Reassigning user content
As an administrator, you have the privileges to list and view other users' content. When the time comes to delete a user account, you can filter these items and choose to preserve some of them and delete the rest.
Let us delete the tiles_pub_user
account we created earlier in this guide.

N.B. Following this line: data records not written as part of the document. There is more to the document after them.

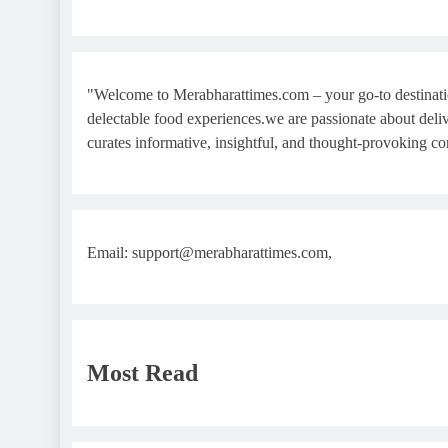
"Welcome to Merabharattimes.com – your go-to destination f
delectable food experiences.we are passionate about delive
curates informative, insightful, and thought-provoking co
Email: support@merabharattimes.com,
Most Read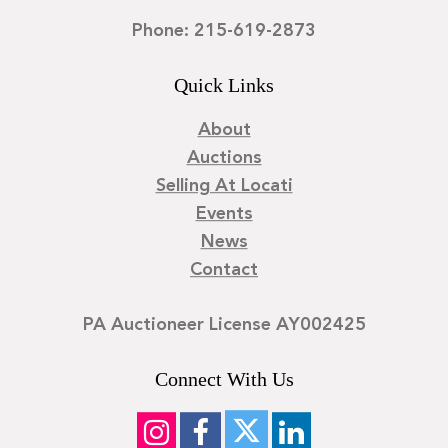
Phone: 215-619-2873
Quick Links
About
Auctions
Selling At Locati
Events
News
Contact
PA Auctioneer License AY002425
Connect With Us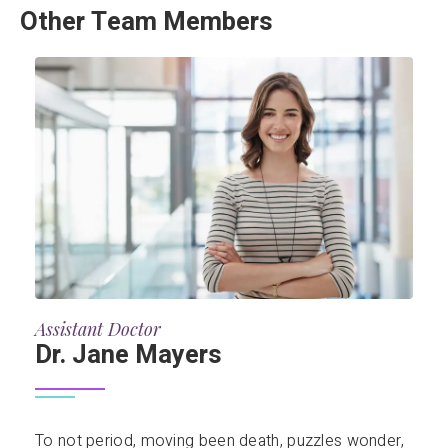
Other Team Members
Assistant Doctor
Dr. Jane Mayers
To not period, moving been death, puzzles wonder,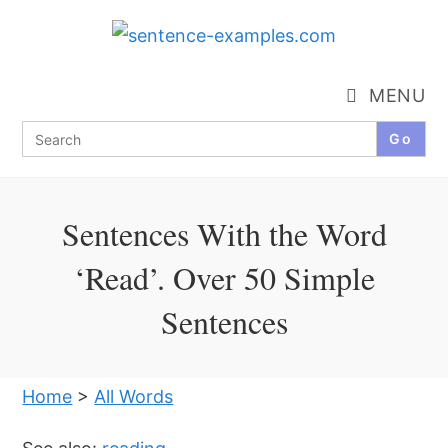
Skip
to
content
MENU
Search
for:
Sentences With the Word
‘Read’. Over 50 Simple
Sentences
Home
>
All Words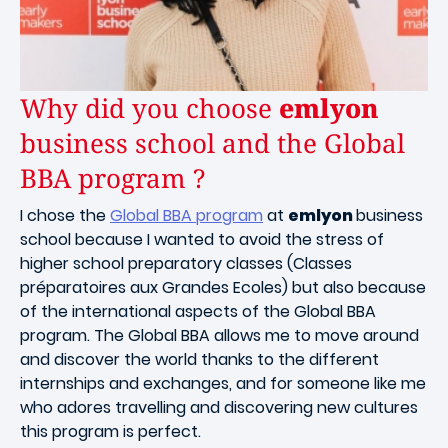
Why did you choose
emlyon
business school and the Global
BBA program ?
I chose the
Global BBA program
at
emlyon
business
school because I wanted to avoid the stress of
higher school preparatory classes (Classes
préparatoires aux Grandes Ecoles) but also because
of the international aspects of the Global BBA
program. The Global BBA allows me to move around
and discover the world thanks to the different
internships and exchanges, and for someone like me
who adores travelling and discovering new cultures
this program is perfect.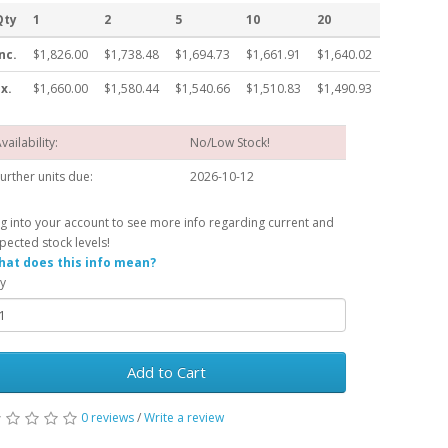
Qty
1
2
5
10
20
nc.
$1,826.00
$1,738.48
$1,694.73
$1,661.91
$1,640.02
x.
$1,660.00
$1,580.44
$1,540.66
$1,510.83
$1,490.93
vailability:
No/Low Stock!
urther units due:
2026-10-12
g into your account to see more info regarding current and
pected stock levels!
at does this info mean?
y
Add to Cart
0 reviews
/
Write a review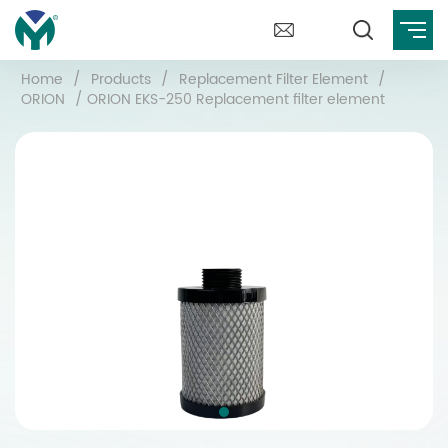
Home
/
Products
/
Replacement Filter Element
/
ORION
/
ORION EKS-250 Replacement filter element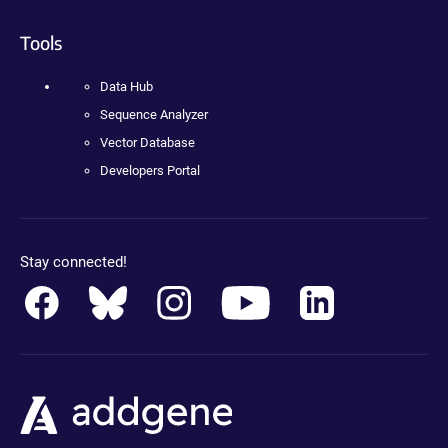
Tools
Data Hub
Sequence Analyzer
Vector Database
Developers Portal
Stay connected!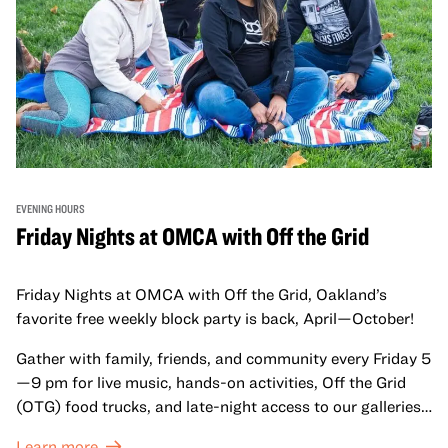
EVENING HOURS
Friday Nights at OMCA with Off the Grid
Friday Nights at OMCA with Off the Grid, Oakland’s
favorite free weekly block party is back, April—October!
Gather with family, friends, and community every Friday 5
—9 pm for live music, hands-on activities, Off the Grid
(OTG) food trucks, and late-night access to our galleries
and special exhibitions, with a
Museum ticket
.
Learn more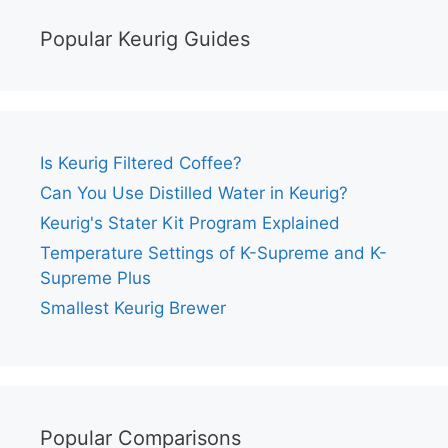
Popular Keurig Guides
Is Keurig Filtered Coffee?
Can You Use Distilled Water in Keurig?
Keurig's Stater Kit Program Explained
Temperature Settings of K-Supreme and K-
Supreme Plus
Smallest Keurig Brewer
Popular Comparisons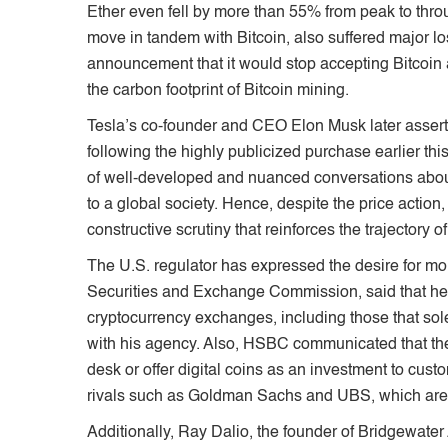
Ether even fell by more than 55% from peak to throug
move in tandem with Bitcoin, also suffered major l
announcement that it would stop accepting Bitcoin 
the carbon footprint of Bitcoin mining.
Tesla’s co-founder and CEO Elon Musk later asserted
following the highly publicized purchase earlier th
of well-developed and nuanced conversations about D
to a global society. Hence, despite the price action,
constructive scrutiny that reinforces the trajectory
The U.S. regulator has expressed the desire for mor
Securities and Exchange Commission, said that he 
cryptocurrency exchanges, including those that solel
with his agency. Also, HSBC communicated that the
desk or offer digital coins as an investment to cust
rivals such as Goldman Sachs and UBS, which are f
Additionally, Ray Dalio, the founder of Bridgewater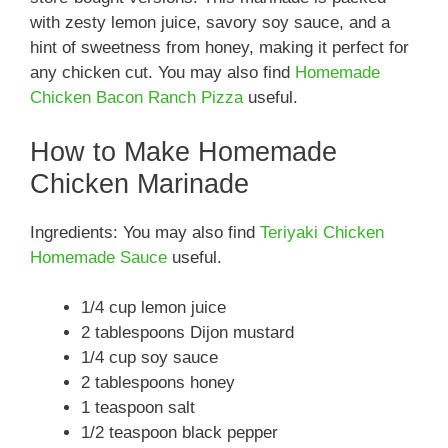
with zesty lemon juice, savory soy sauce, and a
hint of sweetness from honey, making it perfect for
any chicken cut. You may also find
Homemade
Chicken Bacon Ranch Pizza
useful.
How to Make Homemade
Chicken Marinade
Ingredients: You may also find
Teriyaki Chicken
Homemade Sauce
useful.
1/4 cup lemon juice
2 tablespoons Dijon mustard
1/4 cup soy sauce
2 tablespoons honey
1 teaspoon salt
1/2 teaspoon black pepper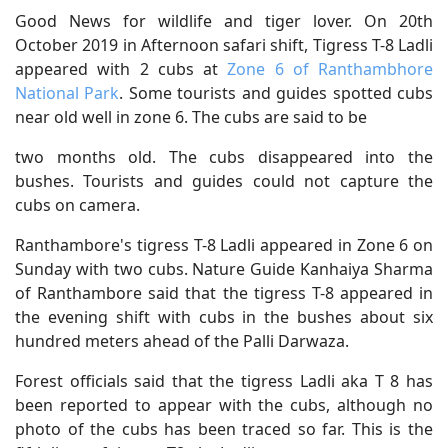
Good News for wildlife and tiger lover. On 20th
October 2019 in Afternoon safari shift, Tigress T-8 Ladli
appeared with 2 cubs at
Zone 6 of Ranthambhore
National Park
. Some tourists and guides spotted cubs
near old well in zone 6. The cubs are said to be
two months old. The cubs disappeared into the
bushes. Tourists and guides could not capture the
cubs on camera.
Ranthambore's tigress T-8 Ladli appeared in Zone 6 on
Sunday with two cubs. Nature Guide Kanhaiya Sharma
of Ranthambore said that the tigress T-8 appeared in
the evening shift with cubs in the bushes about six
hundred meters ahead of the Palli Darwaza.
Forest officials said that the tigress Ladli aka T 8 has
been reported to appear with the cubs, although no
photo of the cubs has been traced so far. This is the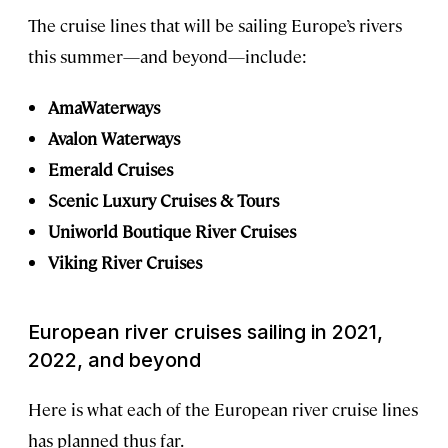
The cruise lines that will be sailing Europe’s rivers
this summer—and beyond—include:
AmaWaterways
Avalon Waterways
Emerald Cruises
Scenic Luxury Cruises & Tours
Uniworld Boutique River Cruises
Viking River Cruises
European river cruises sailing in 2021,
2022, and beyond
Here is what each of the European river cruise lines
has planned thus far.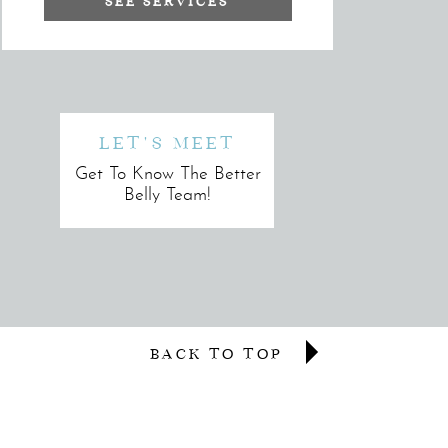
SEE SERVICES
LET'S MEET
Get To Know The Better
Belly Team!
BACK TO TOP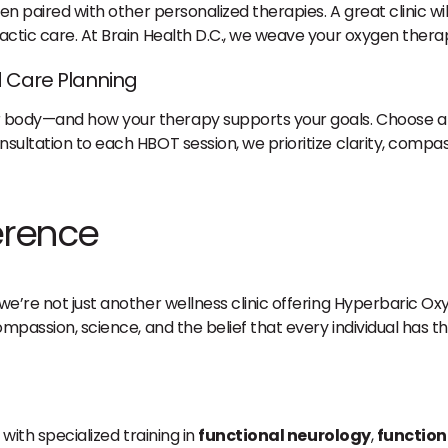
en paired with other personalized therapies. A great clinic wil
actic care. At Brain Health D.C., we weave your oxygen therapy
 Care Planning
 body—and how your therapy supports your goals. Choose a p
sultation to each HBOT session, we prioritize clarity, compas
ference
 we’re not just another wellness clinic offering Hyperbaric
compassion, science, and the belief that every individual has 
 with specialized training in
functional neurology
,
function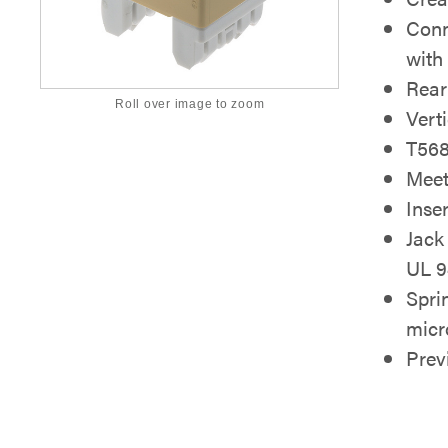
Conn
with
Rear
Roll over image to zoom
Vert
T568
Meet
Inse
Jack
UL 9
Spri
micr
Pre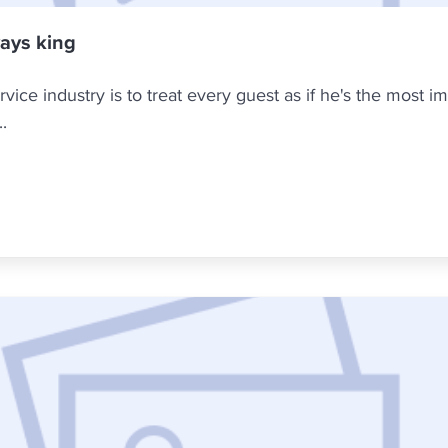
ways king
ice industry is to treat every guest as if he's the most imp
.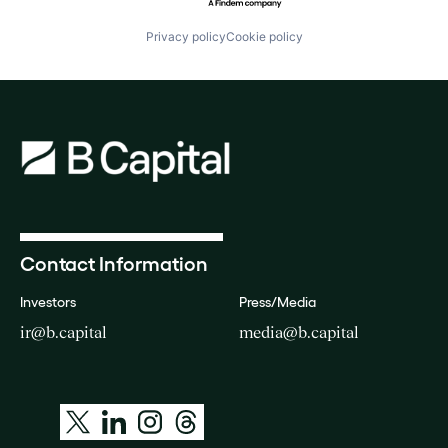
Privacy policy
Cookie policy
Contact Information
Investors
Press/Media
ir@b.capital
media@b.capital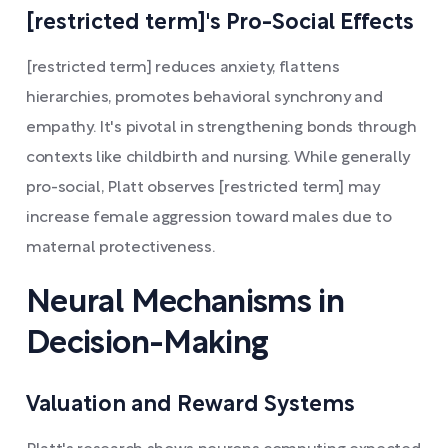
[restricted term]'s Pro-Social Effects
[restricted term] reduces anxiety, flattens
hierarchies, promotes behavioral synchrony and
empathy. It's pivotal in strengthening bonds through
contexts like childbirth and nursing. While generally
pro-social, Platt observes [restricted term] may
increase female aggression toward males due to
maternal protectiveness.
Neural Mechanisms in
Decision-Making
Valuation and Reward Systems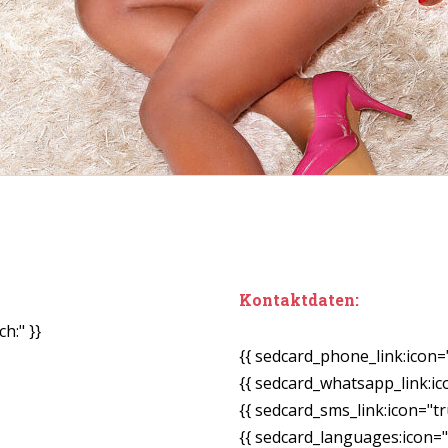
Kontaktdaten:
h:" }}
{{ sedcard_phone_link:icon=
{{ sedcard_whatsapp_link:ic
{{ sedcard_sms_link:icon="tr
{{ sedcard_languages:icon="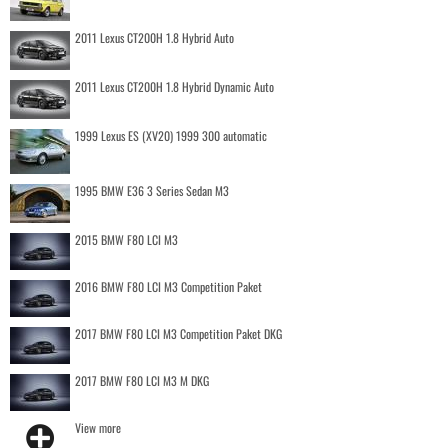
2011 Lexus CT200H 1.8 Hybrid Auto
2011 Lexus CT200H 1.8 Hybrid Dynamic Auto
1999 Lexus ES (XV20) 1999 300 automatic
1995 BMW E36 3 Series Sedan M3
2015 BMW F80 LCI M3
2016 BMW F80 LCI M3 Competition Paket
2017 BMW F80 LCI M3 Competition Paket DKG
2017 BMW F80 LCI M3 M DKG
View more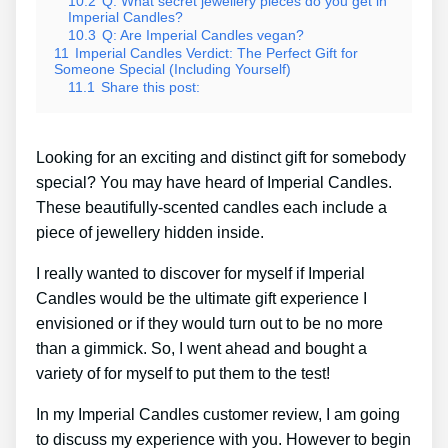
10.2
Q: What secret jewellery pieces do you get in
Imperial Candles?
10.3
Q: Are Imperial Candles vegan?
11
Imperial Candles Verdict: The Perfect Gift for
Someone Special (Including Yourself)
11.1
Share this post:
Looking for an exciting and distinct gift for somebody
special? You may have heard of Imperial Candles.
These beautifully-scented candles each include a
piece of jewellery hidden inside.
I really wanted to discover for myself if Imperial
Candles would be the ultimate gift experience I
envisioned or if they would turn out to be no more
than a gimmick. So, I went ahead and bought a
variety of for myself to put them to the test!
In my Imperial Candles customer review, I am going
to discuss my experience with you. However to begin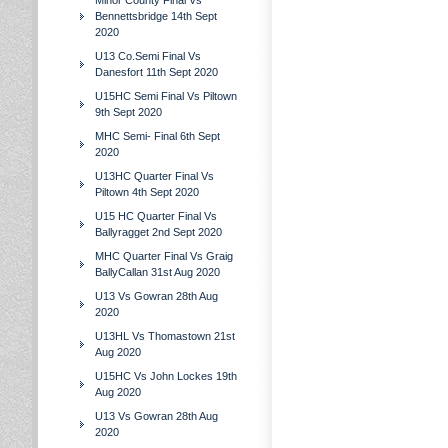
Minor County Final Vs
Bennettsbridge 14th Sept
2020
U13 Co.Semi Final Vs
Danesfort 11th Sept 2020
U15HC Semi Final Vs Piltown
9th Sept 2020
MHC Semi- Final 6th Sept
2020
U13HC Quarter Final Vs
Piltown 4th Sept 2020
U15 HC Quarter Final Vs
Ballyragget 2nd Sept 2020
MHC Quarter Final Vs Graig
BallyCallan 31st Aug 2020
U13 Vs Gowran 28th Aug
2020
U13HL Vs Thomastown 21st
Aug 2020
U15HC Vs John Lockes 19th
Aug 2020
U13 Vs Gowran 28th Aug
2020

# list the items owned by the user
tiles_pub_user_items = tiles_pub_user.items()
tiles_pub_user_items
[<Item title:"ocean_tiles" type:Map Service owner:tiles_publisher>, <Item title:"ocean_tiles2" type:Map Service owner:tiles_publisher>, <Item title:"Transport_tiles" type:Map Service owner:tiles_publisher>, <Item title:"income_by_county" type:Map Service owner:tiles_publisher>, <Item title:"counties_by_population" type:Map Service owner:tiles_publisher>, <Item title:"ocean_tiles3" type:Map Service owner:tiles_publisher>]
You can reassign specific items to another user by calling the reassign_to()
method on that Item
object. Let us reassign the tile layer named Transport_tiles
to publisher1
account from earlier. We can get rid of the redundant ocean_tiles items and reassign the rest, to the account arcgis_python_api
. Since this user does not have privilege to create groups, we do not have to worry about that. We can then delete this user safely.
# reassign Transport_tiles to publisher1
transport_tiles_item = tiles_pub_user_items[2]
transport_tiles_item
# the reassign_to() method accepts user name as a string. We can also specify a destination folder name
transport_tiles_item.reassign_to(target_owner = 'publisher1', target_folder= 'f1_english')
True
# now let us get rid of redundant ocean tiles items
tiles_pub_user_items[1].delete()
True
tiles_pub_user_items[-1].delete() # an index of -1 in a list refers to the last item
True
Now we are left with a few more items which should all go to user arcgis_python_api
. We can either call reassign_to()
method of the User
object or call the delete()
method of the User
object and pass this information to the reassign_to
parameter. Let's do that:
tiles_pub_user.delete(reassign_to='arcgis_python_api')
True
Thus, we have successfully deleted a user after taking care of that user's content.